最新推荐文章于 2022-03-20 20:30:13 发布

weixin_26752765

最新推荐文章于 2022-03-20 20:30:13 发布

阅读量292

点赞数

文章标签：机器学习 python 人工智能

原文链接：https://medium.com/analytics-vidhya/understanding-regression-first-step-towards-machine-learning-9b5728ac65d3

版权

Regression — as fancy as it sounds can be thought of as a “relationship” between any two things. For example, imagine you are on the ground and the temperature is 30 ℃. You start climbing a hill and as you climb, you realize that you are feeling colder and the temperature is dropping. As you reach the hilltop you see that temperature has decreased to 20 ℃ and its much colder now. Using this data, we can conclude that there is a relationship between height and temperature. This is termed as “regression” in statistics.

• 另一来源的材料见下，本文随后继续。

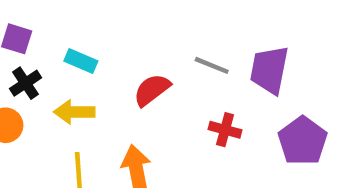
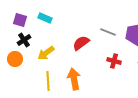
cyan rectangle: (81, 61) -> (45, 18), moved
yellow arrow: (74, 112) -> (46, 53), turned -36

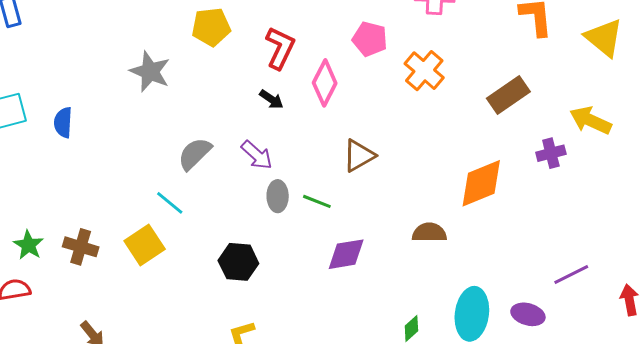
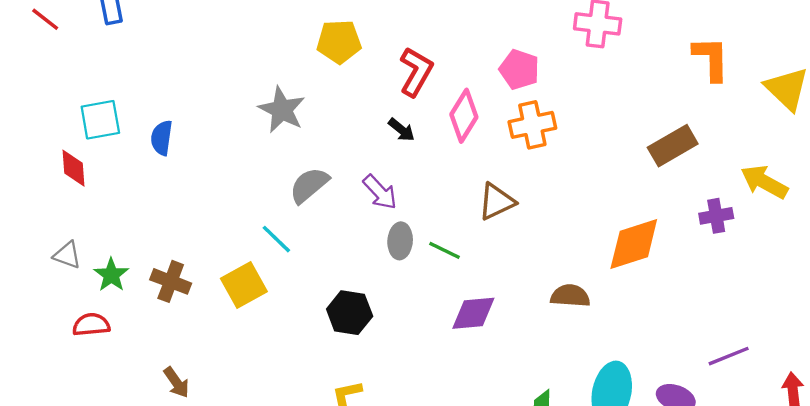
orange cross: (424, 71) -> (532, 125), moved, turned 33
gray star: (150, 72) -> (282, 110), moved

回归-听起来很花哨，可以看作是任何两件事之间的“关系”。例如，假设您在地面上且温度为30℃。您开始爬山时，随着爬山，您会发现自己感觉越来越冷，温度正在下降。当您到达山顶时，您会发现温度已降至20℃，并且现在温度更低。使用此数据，我们可以得出结论，高度和温度之间存在关系。这在统计中称为“ 回归 ”。

Regression analysis is a form of predictive modeling technique that investigates the relationship between a dependent (target) and independent variable (s) (predictor). In a regression problem, we try to map input variables to a continuous function.

回归分析是一种预测建模技术，用于研究因 变量(目标)与自变量 (预测变量)之间的关系。在回归问题中，我们尝试将输入变量映射到连续函数。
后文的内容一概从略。